I would respectfully suggest that it is Suderman who needs “grounding” in the facts of this case. I would refer him to a project undertaken by our very own Scott Horton, whose radio program is essential listening for anyone who wants to be so educated: Scott has prepared a reading list on the occasion of the anniversary of the Iraq war, one that Suderman might want to make use of.

Of special interest is Seymour Hersh’s account of the Office of Special Plans, run by Abram Shulsky. This denizen of the murkier depths of the US intelligence community is a devotee of the philosopher Leo Strauss, who believed – as one scholar cited by Hersh put it – “that philosophers need to tell noble lies not only to the people at large but also to powerful politicians.” The OSP, set up in order to do an end run around the official intelligence community, specialized in retailing the tallest tales of Iraqi “defectors,” later proven to be self-serving fiction.
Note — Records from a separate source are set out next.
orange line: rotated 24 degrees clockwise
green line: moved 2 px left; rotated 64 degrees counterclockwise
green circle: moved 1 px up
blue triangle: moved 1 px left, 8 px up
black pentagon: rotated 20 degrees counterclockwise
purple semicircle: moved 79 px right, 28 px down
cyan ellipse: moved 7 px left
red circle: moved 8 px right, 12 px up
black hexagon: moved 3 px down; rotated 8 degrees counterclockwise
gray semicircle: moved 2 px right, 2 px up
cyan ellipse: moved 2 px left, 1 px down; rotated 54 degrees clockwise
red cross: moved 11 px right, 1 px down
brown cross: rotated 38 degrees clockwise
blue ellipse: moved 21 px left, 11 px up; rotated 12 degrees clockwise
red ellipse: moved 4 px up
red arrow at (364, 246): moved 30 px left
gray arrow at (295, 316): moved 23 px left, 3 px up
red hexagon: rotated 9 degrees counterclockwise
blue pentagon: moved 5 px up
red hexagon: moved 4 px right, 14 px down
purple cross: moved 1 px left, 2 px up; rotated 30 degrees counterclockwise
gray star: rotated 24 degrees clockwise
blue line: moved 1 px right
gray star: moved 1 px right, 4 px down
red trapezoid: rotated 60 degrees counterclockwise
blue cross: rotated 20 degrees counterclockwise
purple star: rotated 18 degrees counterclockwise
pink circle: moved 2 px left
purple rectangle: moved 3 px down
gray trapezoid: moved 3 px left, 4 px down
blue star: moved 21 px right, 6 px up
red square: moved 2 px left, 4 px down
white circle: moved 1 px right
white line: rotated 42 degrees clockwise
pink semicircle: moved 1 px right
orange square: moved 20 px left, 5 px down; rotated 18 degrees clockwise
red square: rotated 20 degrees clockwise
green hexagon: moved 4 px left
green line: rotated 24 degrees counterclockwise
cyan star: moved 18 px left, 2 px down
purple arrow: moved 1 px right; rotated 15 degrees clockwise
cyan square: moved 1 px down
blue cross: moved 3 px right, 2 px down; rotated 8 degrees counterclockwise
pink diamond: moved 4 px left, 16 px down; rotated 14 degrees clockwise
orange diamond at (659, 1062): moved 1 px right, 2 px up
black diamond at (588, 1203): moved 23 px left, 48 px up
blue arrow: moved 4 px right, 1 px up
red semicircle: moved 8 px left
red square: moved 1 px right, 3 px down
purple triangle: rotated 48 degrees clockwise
In another account of the administration’s tactics, Hersh describes how raw (and cherry-picked) “intelligence” marked “secret” was “funneled to newspapers, but subsequent C.I.A. and INR [State Department] analyses of the reports – invariably scathing but also classified – would remain secret.” Hersh points out that when the crude forgeries known as the Niger uranium papers – the basis for George W. Bush’s contention that Iraq was seeking uranium in “an African country – were exposed by the IAEA, Vice President Dick Cheney went on television and denounced the UN agency as being biased in favor of Iraq. Is this someone who was concerned with the truth?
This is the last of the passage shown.